Letter by Virginia Woolf

A Letter to a Young Poet is an epistolary essay by Virginia Woolf, written in 1932 to John Lehman, laying out her views on modern poetry.

== History ==

In 1932, Woolf responded to a letter from the writer, John Lehmann, about her novel The Waves (1931) in which he asked her to write about her views on modern poetry. Lehmann had a mission to revitalise modern poetry, and came to the Hogarth Press to enlist their help. Virginia was enthusiastic about his suggestion of a "letter to a young poet", which she thought was "most brilliant". Her essay takes the form of an epistolary letter addressed to Lehmann, and was first published in North America in The Yale Review in June 1932, and then by the Hogarth Press as the eighth in their series, The Hogarth Letters, consisting of 12 titles produced between 1931 and 1933. John Banting illustrated the covers.

Following Virginia Woolf's death, Leonard Woolf included the letter in a collection of essays published under the title The Death of the Moth and other Essays (1942).

== Premise ==

Woolf expanded the scope to include the art of poetry, literature, and in particular letter writing. In her view letter writing as an art "has only just come into existence". In Woolf's view poetry demands both facility in introspection, as well as a deep understanding of the human species.
"a work of renovation... has to be done from time to time and was certainly needed, for bad poetry is almost always the result of forgetting oneself...all becomes distorted and impure if you lose sight of that central reality"

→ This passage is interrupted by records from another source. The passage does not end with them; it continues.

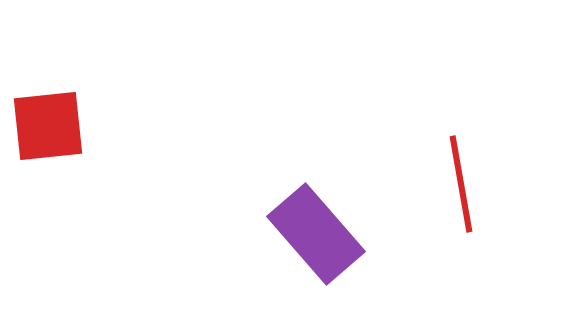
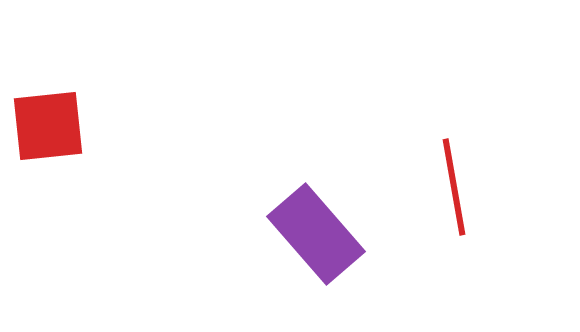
red line: moved 7 px left, 3 px down
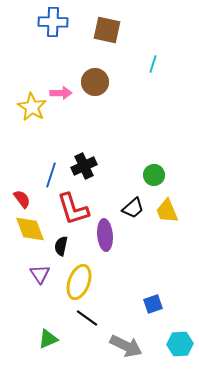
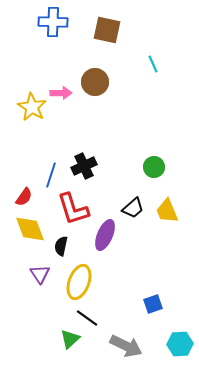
cyan line: rotated 42 degrees counterclockwise
green circle: moved 8 px up
red semicircle: moved 2 px right, 2 px up; rotated 72 degrees clockwise
purple ellipse: rotated 28 degrees clockwise
green triangle: moved 22 px right; rotated 20 degrees counterclockwise
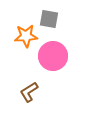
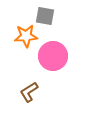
gray square: moved 4 px left, 3 px up
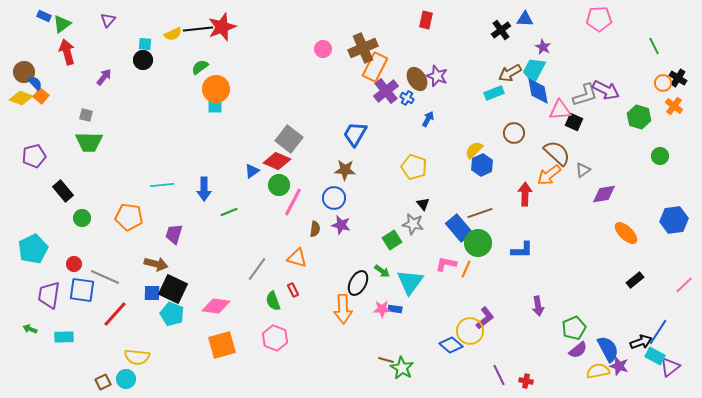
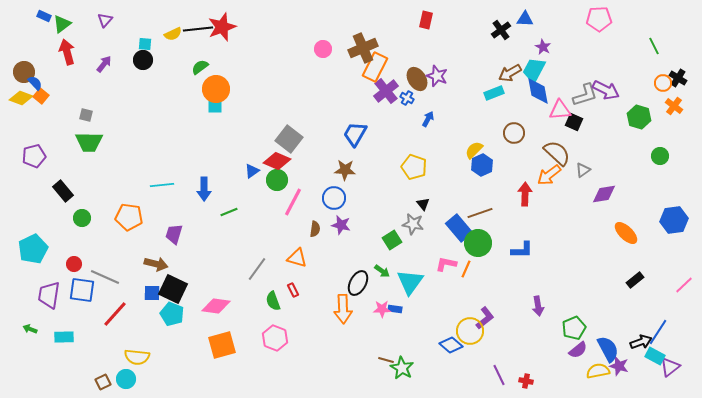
purple triangle at (108, 20): moved 3 px left
purple arrow at (104, 77): moved 13 px up
green circle at (279, 185): moved 2 px left, 5 px up
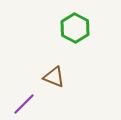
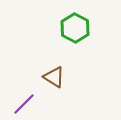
brown triangle: rotated 10 degrees clockwise
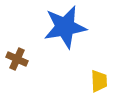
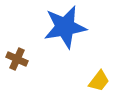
yellow trapezoid: rotated 40 degrees clockwise
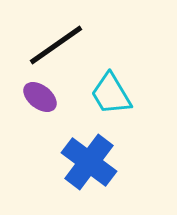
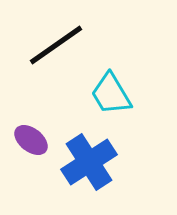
purple ellipse: moved 9 px left, 43 px down
blue cross: rotated 20 degrees clockwise
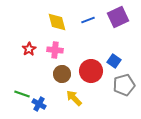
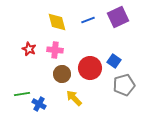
red star: rotated 16 degrees counterclockwise
red circle: moved 1 px left, 3 px up
green line: rotated 28 degrees counterclockwise
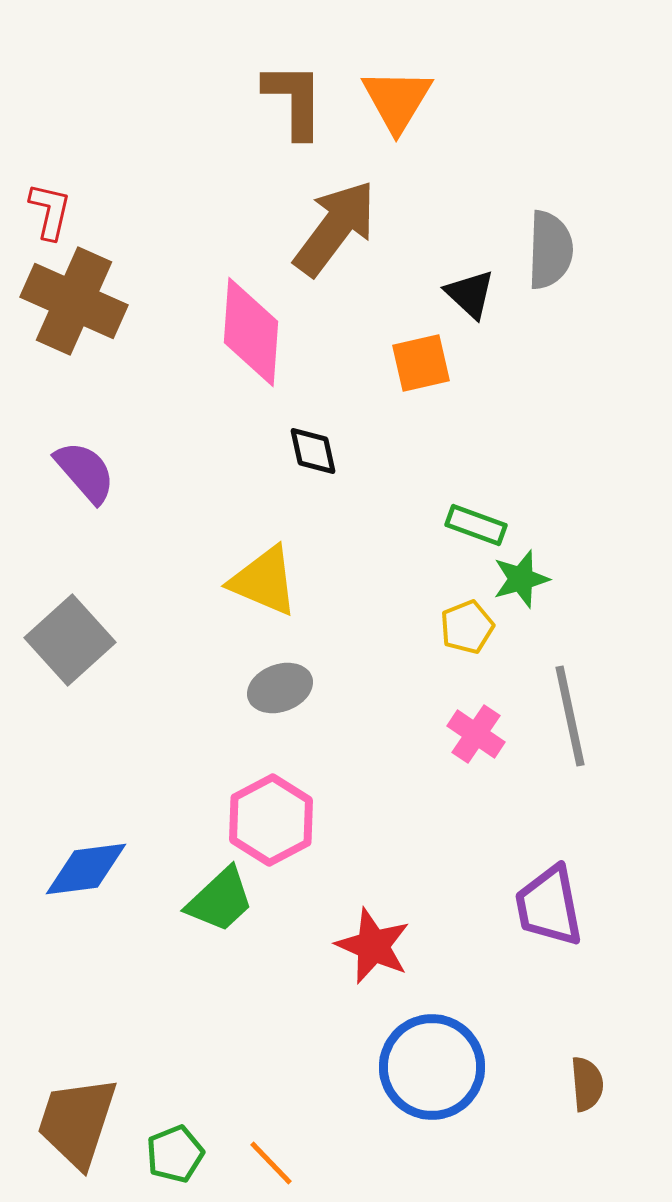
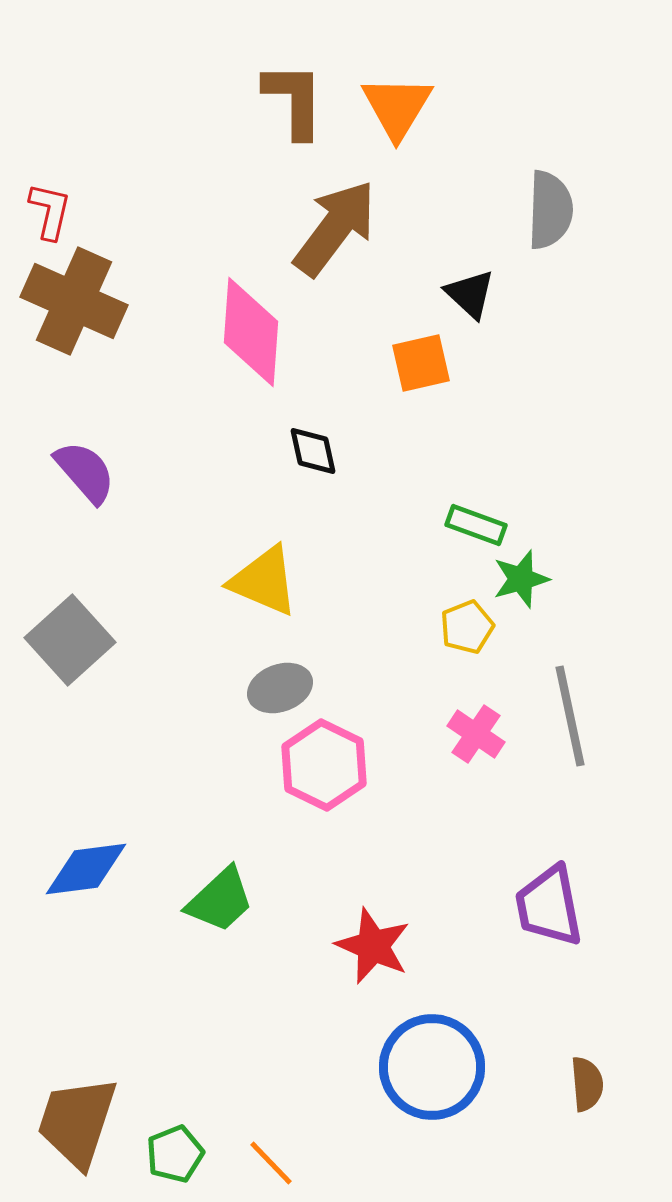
orange triangle: moved 7 px down
gray semicircle: moved 40 px up
pink hexagon: moved 53 px right, 55 px up; rotated 6 degrees counterclockwise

Woolf argues that indeed it is the intersection of that understanding of oneself and one's understanding of humanity that underlies the essential nature of writing "-now... that poetry has done all this, why should it not once more open its eyes, look out of the window and write about other people?", to be introspective alone is to be "a self that sits alone in the room at night with the blinds drawn". In view of the title, her admonition " And for heaven’s sake, publish nothing before you are thirty" is notable. As elsewhere in her literary criticism, such as "Modern Fiction", she felt that the writer has to come to terms with the reality of everyday life, "the common objects of daily prose—the bicycle and the omnibus". Though nominally addressed to Lehmann, her critique was addressed to a number of young poets of the day, including her nephew, Julian Bell, Stephen Spender, Cecil Day Lewis and W.H. Auden.

== Reception ==

Lehman felt her understanding of poetry was inadequate, and later parted company with the Woolfs. Her quoted examples have been criticised as not amongst the cited poet's best, a criticism she later accepted.